また彼らが相対する悪は本当に悪なのか。多くの場合主題となる殺人に至るまで殺人者には殺人者なりの事情がある。ただの愉快犯や快楽殺人者たちには同情すべき点は皆無だとしても、例えば肉親を殺された弱いものたちが、法に絶望して武器を取るとなればどうだろうか。復讐である。復讐は甘美であると思う。復讐や私刑が私たちの社会で悪(=犯罪)であることは間違いない。しかし特に日本では過去一部で復讐が奨励されたこともあって復讐譚となると、その復讐たちに対して彼らが犯罪者であることを加味しても同情や、それ以上のある種の応援したくなるような気持ちを持つことがあると思う。
言わば昨今の警察小説は自らのアイデンティティに疑問を抱える2者の対決である。俺が善だ!俺は極悪非道の人非人だ!と叫べない2者だ。法律や警察が弱者を守る慈愛の手だとしたら復讐者はこの手からこぼれてしまった者たちだ。警察組織の末端たちは彼らを守れなかったのだ。しかしどんな事情があれど彼は警察官である。
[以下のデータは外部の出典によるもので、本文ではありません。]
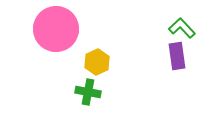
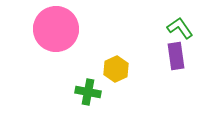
green L-shape: moved 2 px left; rotated 8 degrees clockwise
purple rectangle: moved 1 px left
yellow hexagon: moved 19 px right, 7 px down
これがドラマにならないはずがない。

前置きが長くなってしまったが、この小説、善と悪の入り交じりっぷりが半端ない。
主人公カールは善である。清々しいくらいの善だと思う。読むと彼が好きになる。なんて愛すべき男だろう。面倒くさがりやで怠け癖があって、おっちょこちょいでスケベ。強引でやり過ぎ。ただ悪は許さない。時に暴力的だが、常に弱者と同じ視点を持ち、悩み続ける。

一方の悪が悪い。邪悪である。前作と違い今作では犯人たちが序盤から明らかになる。コロンボではないがカールたちが彼らを追いつめていく過程がこの小説のほとんど大半である。彼らはボンボンとしてこの世に生を得、悪の限りを尽くし、そのまま信じられないほどの金持ちになり(ただし彼らは無能な馬鹿ではない、むしろ憎らしいくらい冴えている)、巨大な権力で捜査の邪魔をする、前作を読んで思ったけど作者はねじが外れた(しかしきちんと社会生活を送っている)化け物のような犯罪者たち(サイコパス?ちゃんとした定義を知らないけど)を描くのが得意である。なんという胸くその悪さ。なんてむかつく奴らだろうか!許せない!となれば主人公カールたちを応援したくなる気持ちもことさら強くなる。さすがの筆致で物語を面白くしていると思う。

さてカールたち、セレブたちに加えて、もう一人この小説では重要なキャラクターが出てくる。女性である。かつてのセレブたちの仲間である。今は別行動をとっている。彼女は誰なのか?彼女の行動の動機は何なのか?そして彼女は善なのか?悪なのか?
前作ではカールたち、犯人、そして題名にもなっている檻の中の女が出てきた。そして私はこの話(前作の方)は一人の戦い続けた女性の物語だと書いた。そうして今回も戦う女性が出てくる。彼女の生い立ちが細かく描写されて、主人公であるカールたちすら振り回されている脇役にすらみえてしまう。ただし彼女は彼女は善なのか?悪なのか?前作の女性はわかりやすかった。では彼女は善なのか?悪なのか?彼女は陰陽対極図のようだ。真逆の2つの要素が混ざり合い解け合っている。悪が彼女の個性であり、浄化されていない罪が彼女の行動動機のひとつなのだ。彼女をとちらかのサイドに所属させることは無理だ。

警察小説とは何か。
警察小説とは白黒つける物語だといってもいい。
この話では善悪の彼岸がはっきりしている。しかしそこにグレーなトリックスターを登場させることで物語が混沌とし、はっきりとしているはずの絶対線すら怪しくなってくる。彼女は戦っていて、常に揺れ動く存在である。
彼女に善性なんて微塵もないという意見も正直あると思う。悪性が巨大すぎるし、動機が個人的にすぎるから。でもわたしはたった一つの要素で彼女が善性をもっているのだと確信している。たった一つの要素が何なのか。それはぜひ読んで確かめていただきたい。

私はこの本を読み終えて閉じたとき、まさに快哉を叫びたいような心持ちだった。
善いと悪い、が混在しているからだ。ただ結末を読者にゆだねるというのではなく。最後まで紳士に書ききって、君はどう思うだろう?と問いかける作者の顔が見えるようである。
最後の最後事件が解決した後、カールは2つの行動をとるんだけど、これがどちらも感動した。迷い続け、悩み続ける、粗暴だが心優しいカール・マークは昨今の警察小説界隈に現れた新しいヒーローだと思う。
すばらしい小説。すばらしい物語。たくさんの人にぜひ読んでいただきたい。